Dean Baker concentrates his fire on David Brooks again, despite my suggestion that he avoid high blood pressure by not reading him. Baker takes issue with this gem from Brooks’s latest column:

“Western democratic systems were based on a balance between self-doubt and self-confidence. They worked because there were structures that protected the voters from themselves and the rulers from themselves. Once people lost a sense of their own weakness, the self-doubt went away and the chastening structures were overwhelmed.”
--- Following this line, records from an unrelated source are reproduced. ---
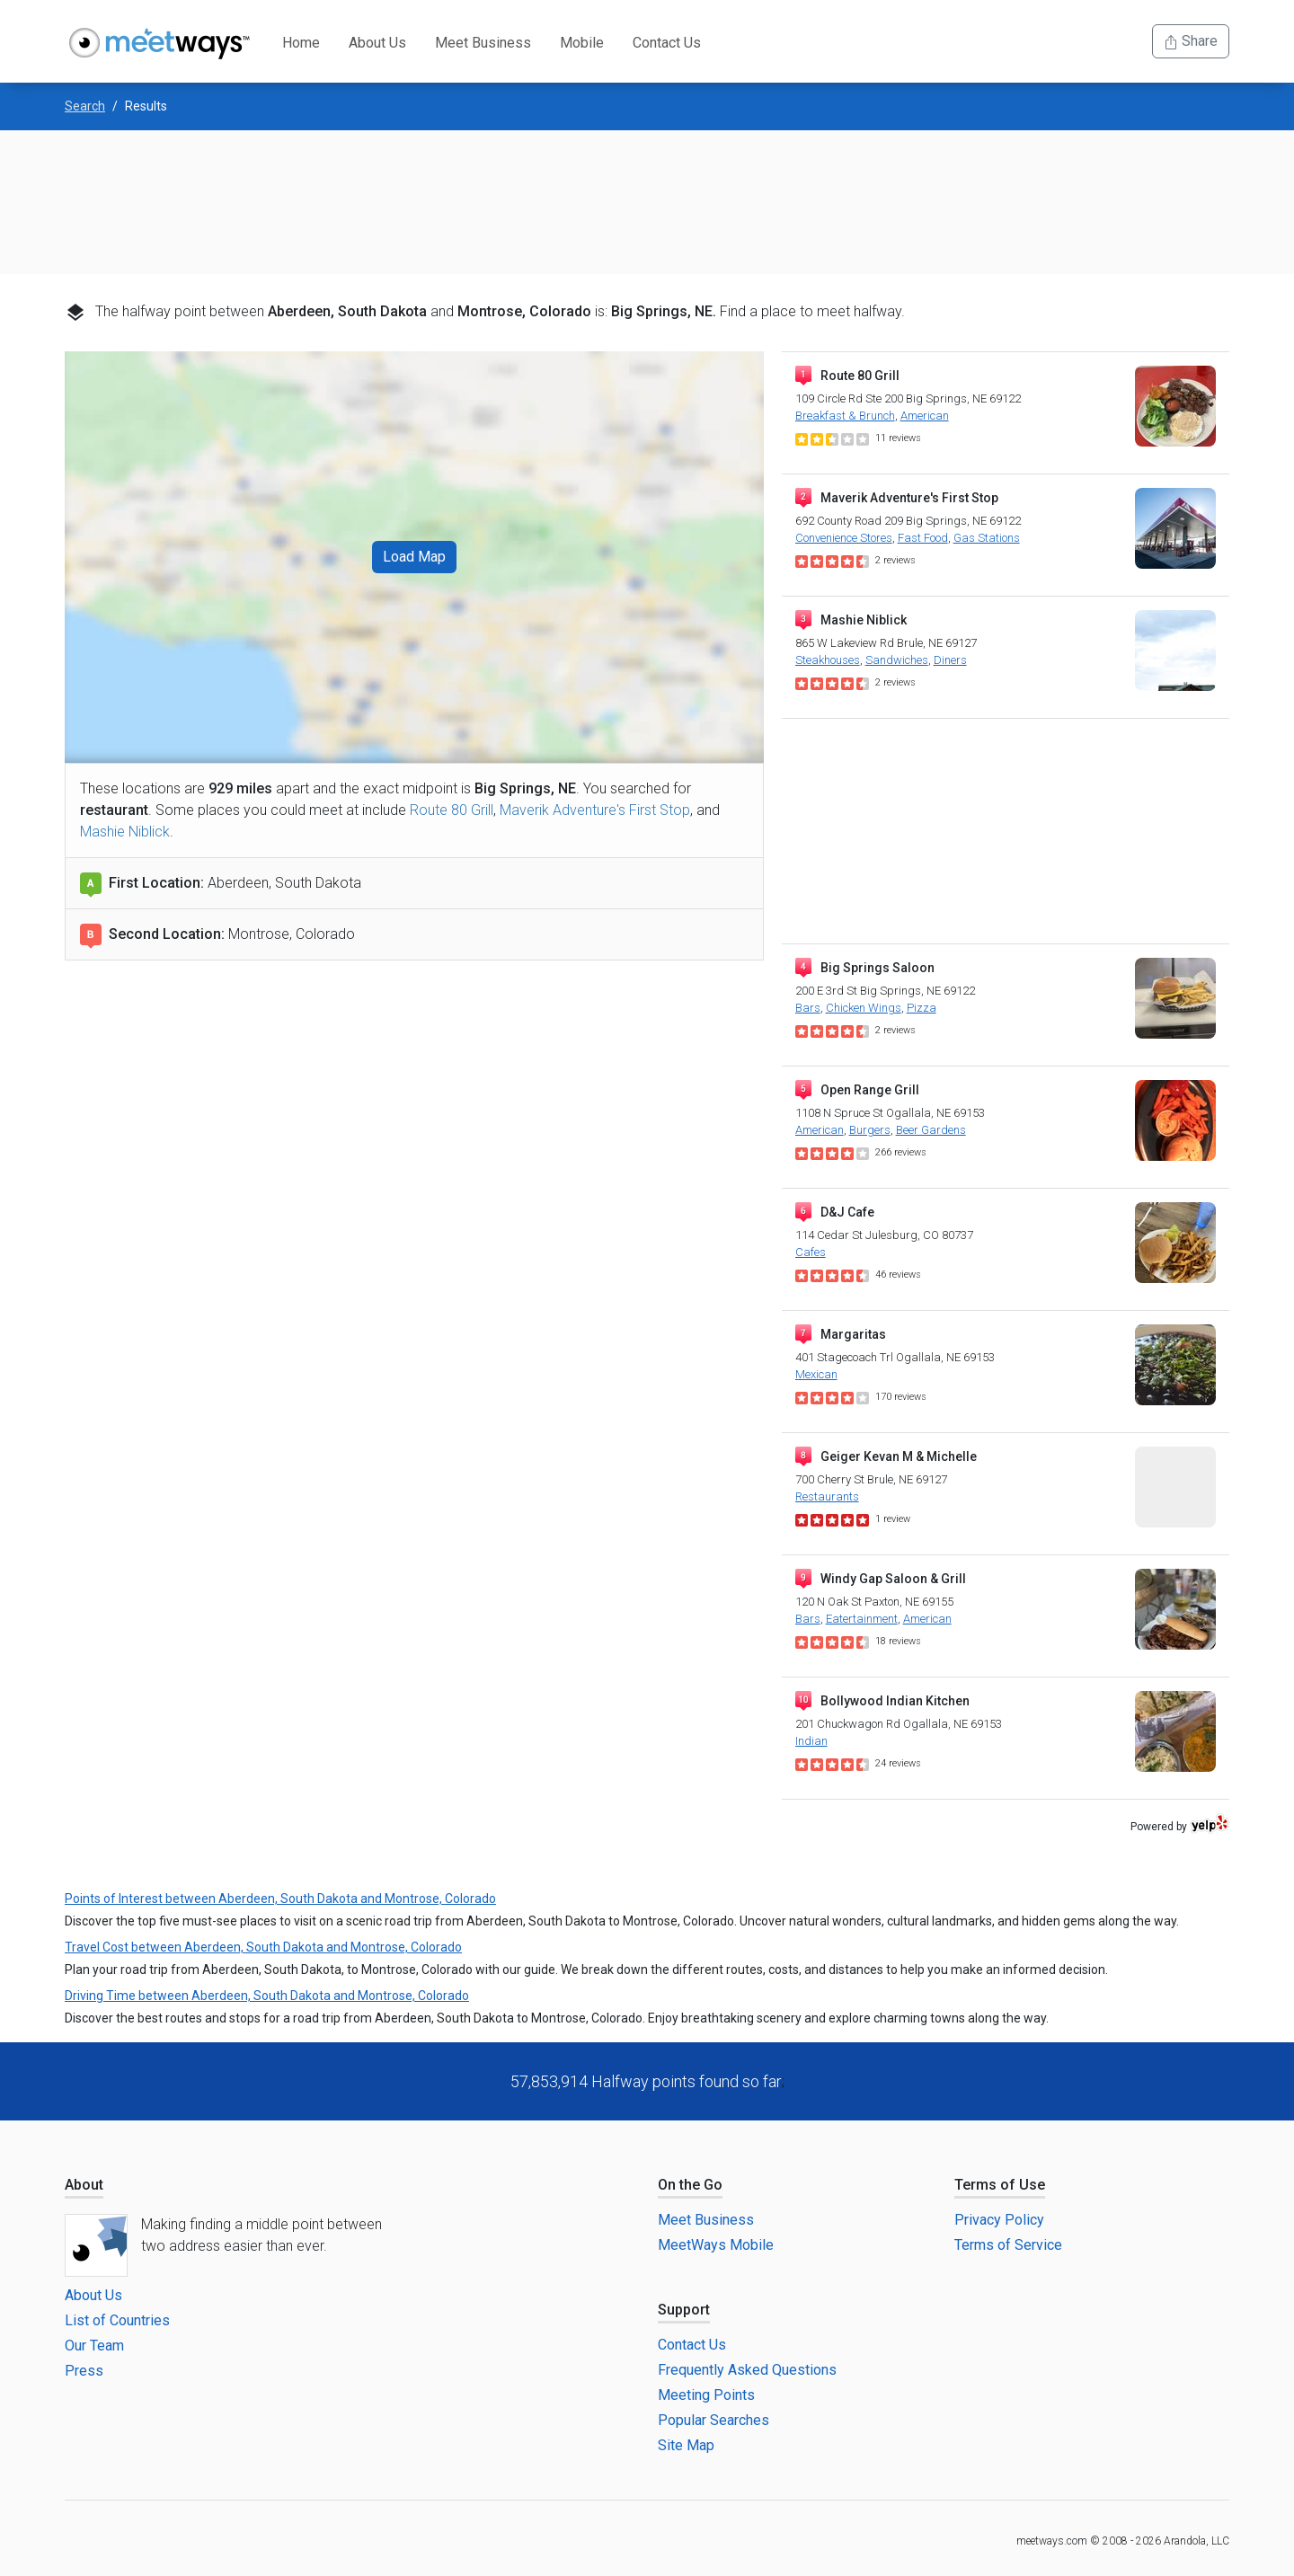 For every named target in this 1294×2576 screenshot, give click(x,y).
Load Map (414, 556)
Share (1191, 40)
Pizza (921, 1007)
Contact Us (667, 42)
Baker’s criticisms are all well founded, of course, but there’s a more fundamental problem with the quoted paragraph. It’s total, ahistorical gibberish, made up on the spur of the moment to support another of Brooks’s absurd theses. I defy anyone to cite a founder of this democracy, or any democracy, who opined that “democratic systems were based on a balance between self-doubt and self-confidence”. I heard about this guy, for instance, who said this one particular democratic system was “conceived in liberty, and dedicated to the proposition that all men are created equal”. But then, maybe Brooks knows something he didn’t know. This is simply a variant of Brooks’s typical “there are two kinds of people in the world” argument, with his side, as always, on the side of reason.

I suppose if one were to torture some words and phrases from some historical moment, the mangled remains, once the cries for mercy died down, might, when viewed in the dark, yield up something one could interpret as being suggestive of Brooks’s formulation. In his world, maybe that’s enough. The balance of his paragraph makes even less sense. This is what passes for deep thought in this day and age. Were only Brooks afflicted with a modicum of the self-doubt he urges on the rest of us, we would all be better off.

Postscript: I hereby make a solemn promise not to mention David Brooks again for at least a month. This could become as addictive as ice cream, and far less nutritious.